Em 2003 e em 2008, o governo realizou novas reformas agrárias e concedeu terras ociosas àqueles que estivessem dispostos a trabalhar nelas. Além de ganhar a propriedade, o trabalhador também recebia instrumentos e insumos. Os que cultivam um dos 22 produtos que substituem as importações contam com subsídios do Estado. O compromisso assumido é vender ao Estado, mensalmente, uma cota fixa, que é estabelecida de acordo com o tamanho da terra. O agricultor pode fazer o que quiser com o excedente, desde consumir até vender em um dos mercados privados de Cuba. Hoje há, em todo o país, 1.762 unidades como a Vivero Alamar.
Yenni Muoña/Opera Mundi

As cooperativas cubanas, como a Vivero Alamar, produzem sem agrotóxicos e com economia de energia

Para evitar a criação de latifúndios, o governo estabelece que um agricultor pequeno pode ter a terra por dez anos, prorrogáveis por mais dez. O tamanho deve variar entre 26 e 40 hectares, mas é estimulado o cooperativismo entre produções vizinhas. Paga-se imposto sobre a venda e sobre o espaço usado; não é permitido vender a terra e a troca é feita somente com licença do Estado; permite-se contratar força de trabalho, mas com limites quantitativos e obedecendo a regra de que o titular da terra também seja um camponês ativo.

Resultados

Segundo o Ministério, o país pode se tornar, no prazo de um ano, auto-suficiente em arroz. Em 2007, Cuba produziu 250 mil toneladas do grão e importou 600 mil, principalmente do Vietnã e da China.

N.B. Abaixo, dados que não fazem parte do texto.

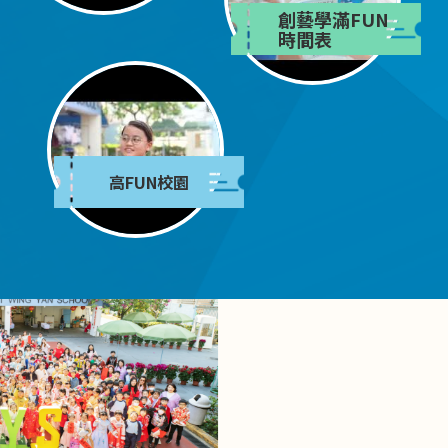
創藝學滿FUN
時間表
高FUN校園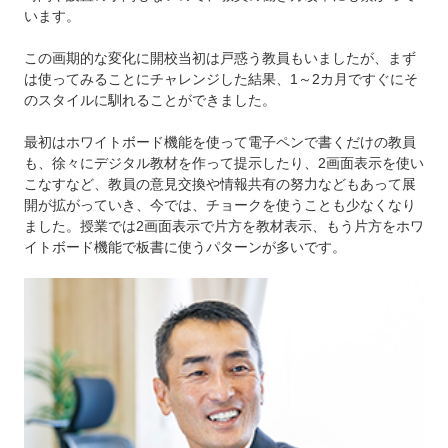
います。
この画期的な変化に開校当初は戸惑う教員もいましたが、まず
は使ってみることにチャレンジした結果、1～2カ月ですぐにそ
のスタイルに馴れることができました。
最初はホワイトボード機能を使って電子ペンで書くだけの教員
も、徐々にデジタル教材を作って提示したり、2画面表示を使い
こなすなど、教員の意見交換や情報共有の努力などもあって展
開が拡がっていき、今では、チョークを使うことも少なくなり
ました。授業では2画面表示で片方を教材表示、もう片方をホワ
イトボード機能で板書に使うパターンが多いです。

O plano contempla a recuperação de 150 mil hectares de antigos arrozais, a incorporação de mais 150 mil hectares de novas áreas e o aumento da produtividade do plantio através do fornecimento de insumos, do investimento em maquinário e irrigação e da troca de conhecimento entre as cooperativas.

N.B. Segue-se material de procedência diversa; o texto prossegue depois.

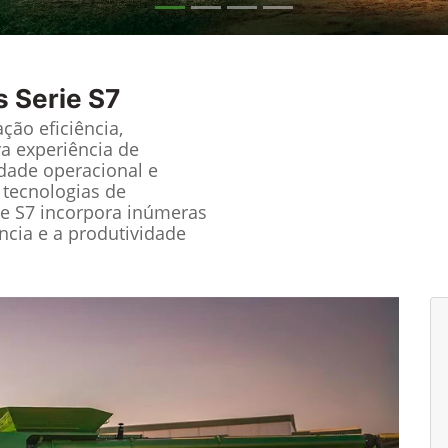
s Serie S7
ção eficiência,
a experiência de
idade operacional e
 tecnologias de
ie S7 incorpora inúmeras
ncia e a produtividade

De acordo com dados oficiais aos quais o Opera Mundi teve acesso, apenas nos primeiros seis meses de 2011 o governo recebeu em torno de 800 solicitações de terra. No total, há 9.666 pedidos em trâmite. Os números indicam também que a produção agropecuária de Cuba cresceu 7,2% nos primeiros noves meses de 2011 em comparação com o mesmo período do ano anterior.